Genes no espaço 3D: Vinte genes mapeados para as suas localizações tridimensionais exactas dentro de um embrião em desenvolvimento, com cada cor a representar o padrão de expressão de um único gene.

Como é que um pequeno aglomerado de células se transforma num embrião com cabeça, tronco e cauda? E como é que milhares de genes coordenam este desenvolvimento? Um novo método de imagem permite visualizar a atividade de milhares de genes em simultâneo ao longo de todo o embrião do peixe-zebra. Utilizando esta tecnologia, uma equipa de investigação da Universidade de Basileia criou um atlas de todos os genes e células envolvidos na transformação de um conjunto de células num embrião.

A interação entre genes e células durante o desenvolvimento de um ovo fertilizado num embrião é altamente complexa. Os métodos anteriores capturavam a atividade dos genes apenas em fatias 2D, impossibilitando a visualização de todo o embrião e oferecendo detalhes espaciais limitados, faltando frequentemente padrões subcelulares.

O novo método permite agora à equipa de investigação do Professor Alex Schier, do Biozentrum da Universidade de Basileia, visualizar as actividades de milhares de genes em todo o embrião e relacioná-las com a maturação e o movimento das células.

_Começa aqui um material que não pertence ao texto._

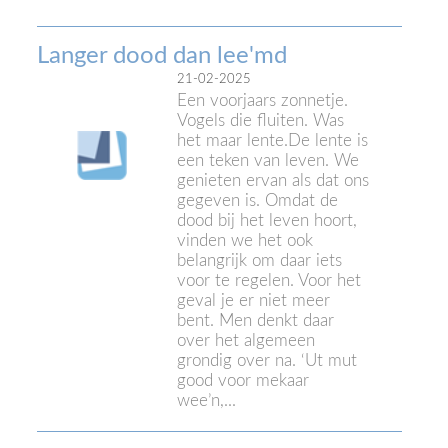
Langer dood dan lee'md
21-02-2025
Een voorjaars zonnetje.
Vogels die fluiten. Was
het maar lente.De lente is
een teken van leven. We
genieten ervan als dat ons
gegeven is. Omdat de
dood bij het leven hoort,
vinden we het ook
belangrijk om daar iets
voor te regelen. Voor het
geval je er niet meer
bent. Men denkt daar
over het algemeen
grondig over na. ‘Ut mut
good voor mekaar
wee’n,...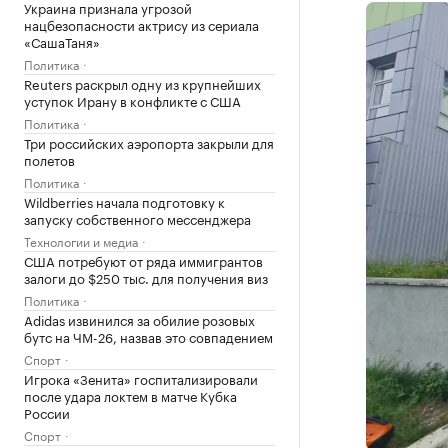
Украина признала угрозой
нацбезопасности актрису из сериала
«СашаТаня»
Политика
Reuters раскрыл одну из крупнейших
уступок Ирану в конфликте с США
Политика
Три российских аэропорта закрыли для
полетов
Политика
Wildberries начала подготовку к
запуску собственного мессенджера
Технологии и медиа
США потребуют от ряда иммигрантов
залоги до $250 тыс. для получения виз
Политика
Adidas извинился за обилие розовых
бутс на ЧМ-26, назвав это совпадением
Спорт
Игрока «Зенита» госпитализировали
после удара локтем в матче Кубка
России
Спорт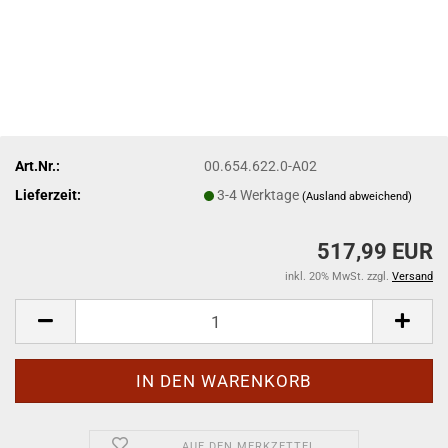
Art.Nr.:
00.654.622.0-A02
Lieferzeit:
3-4 Werktage
(Ausland abweichend)
517,99 EUR
inkl. 20% MwSt. zzgl.
Versand
AUF DEN MERKZETTEL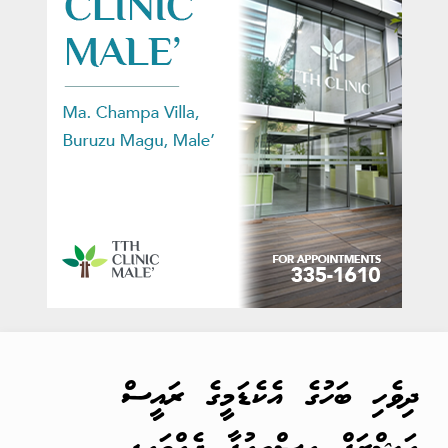
ދިވެހި ބަހުގެ އެކެޑަމީގެ ރައީސް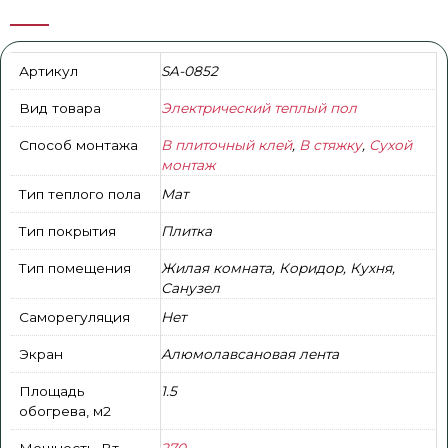
Артикул
SA-0852
Вид товара
Электрический теплый пол
Способ монтажа
В плиточный клей
,
В стяжку
,
Сухой
монтаж
Тип теплого пола
Мат
Тип покрытия
Плитка
Тип помещения
Жилая комната, Коридор, Кухня,
Санузел
Саморегуляция
Нет
Экран
Алюмолавсановая лента
Площадь
1.5
обогрева, м2
Мощность, Вт
270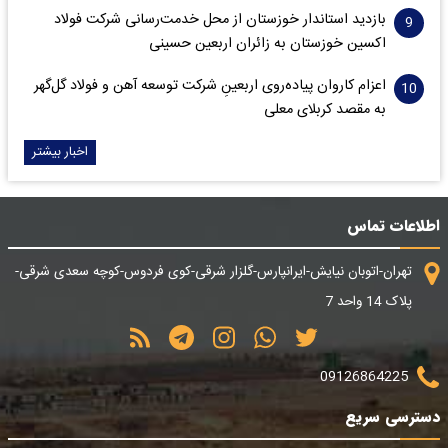
بازدید استاندار خوزستان از محل خدمت‌رسانی شرکت فولاد
اکسین خوزستان به زائران اربعین حسینی
اعزام کاروان پیاده‌روی اربعینِ شرکت توسعه آهن و فولاد گل‌گهر
به مقصد کربلای معلی
اخبار بیشتر
اطلاعات تماس
تهران-اتوبان نیایش-ایرانپارس-گلزار شرقی-کوی فردوس-کوچه سعدی شرقی-
پلاک 14 واحد 7
09126864225
دسترسی سریع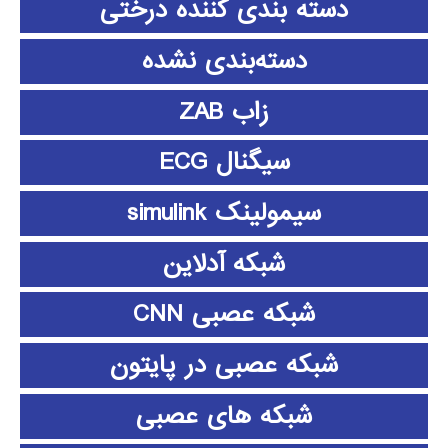
دسته بندی کننده درختی
دسته‌بندی نشده
زاب ZAB
سیگنال ECG
سیمولینک simulink
شبکه آدلاین
شبکه عصبی CNN
شبکه عصبی در پایتون
شبکه های عصبی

O resultado é um atlas abrangente do desenvolvimento inicial, juntamente com novos conhecimentos sobre a forma como os genes e as células moldam o embrião em crescimento. O estudo foi publicado na revista Science.

Um atlas 4D para genes e células

"Uma questão central tem sido: Como é que milhares de genes trabalham em conjunto num embrião e como é que a sua atividade está ligada ao movimento das células?" diz o primeiro autor, Dr. Yinan Wan. Para responder a esta questão, a equipa desenvolveu uma nova tecnologia de imagem denominada weMERFISH. Esta tecnologia permite a medição direta da atividade de cerca de 500 genes em tecidos inteiros com resolução subcelular.

A partir destas medições, os investigadores criaram um atlas do desenvolvimento embrionário inicial. "Combinando dados anteriores de uma única célula com as nossas medições da atividade dos genes, conseguimos calcular padrões espaciais de milhares de genes e a atividade de cerca de 300 000 potenciais regiões reguladoras", afirma Wan. Os dados são de acesso livre através da plataforma web MERFISHEYES. "O atlas pretende ser um recurso para biólogos do desenvolvimento de todo o mundo".

Quando o tempo se torna visível no espaço

As imagens não fornecem apenas instantâneos estáticos, mas permitem tirar conclusões sobre processos espaciais e temporais. Por exemplo, durante a formação da cauda, os investigadores observaram que as células ao longo do eixo do corpo estão dispostas numa sequência de fases de desenvolvimento: na ponta da cauda encontram-se células estaminais imaturas, enquanto mais à frente se encontram células cada vez mais maduras, como as células musculares. "De certa forma, podemos ver o tempo no espaço", explica Wan.

"Foi também surpreendente que as alterações na atividade dos genes se alinhassem com a forma como as células se movem no embrião, ligando a dinâmica da expressão dos genes aos movimentos morfogenéticos."

Fronteiras nítidas sem seleção de células

Com a ajuda do atlas, os investigadores conseguiram também clarificar a forma como se formam fronteiras nítidas entre diferentes tecidos, por exemplo, entre o tecido muscular e o tecido da coluna vertebral. Descobriram uma zona de células em que a atividade de muitos genes muda drasticamente e difere de um lado para o outro.

Uma comparação das fases iniciais e posteriores mostrou que estes genes estão inicialmente activos em ambos os lados, mas mais tarde apenas num deles. E quase não há células que atravessem esta fronteira. "Estas fronteiras não surgem porque as células se misturam e depois se separam, mas sobretudo porque as células alteram o seu programa genético", afirma Alex Schier.

Base para estudos futuros

Com o weMERFISH, o atlas MERFISHEYES e a integração de imagens em direto, os investigadores têm agora uma nova ferramenta à sua disposição. Esta permite a análise conjunta da atividade dos genes, da regulação dos genes e do movimento das células em todo o embrião.

No futuro, a equipa de Schier planeia investigar outras fases de desenvolvimento para completar o quadro do desenvolvimento inicial dos vertebrados. "A longo prazo, queremos compreender que combinações de atividade genética e comportamento celular são necessárias para formar um órgão ou tecido específico", diz Schier. "Um dia, talvez descubramos quantas formas existem para construir um coração ou uma medula espinal."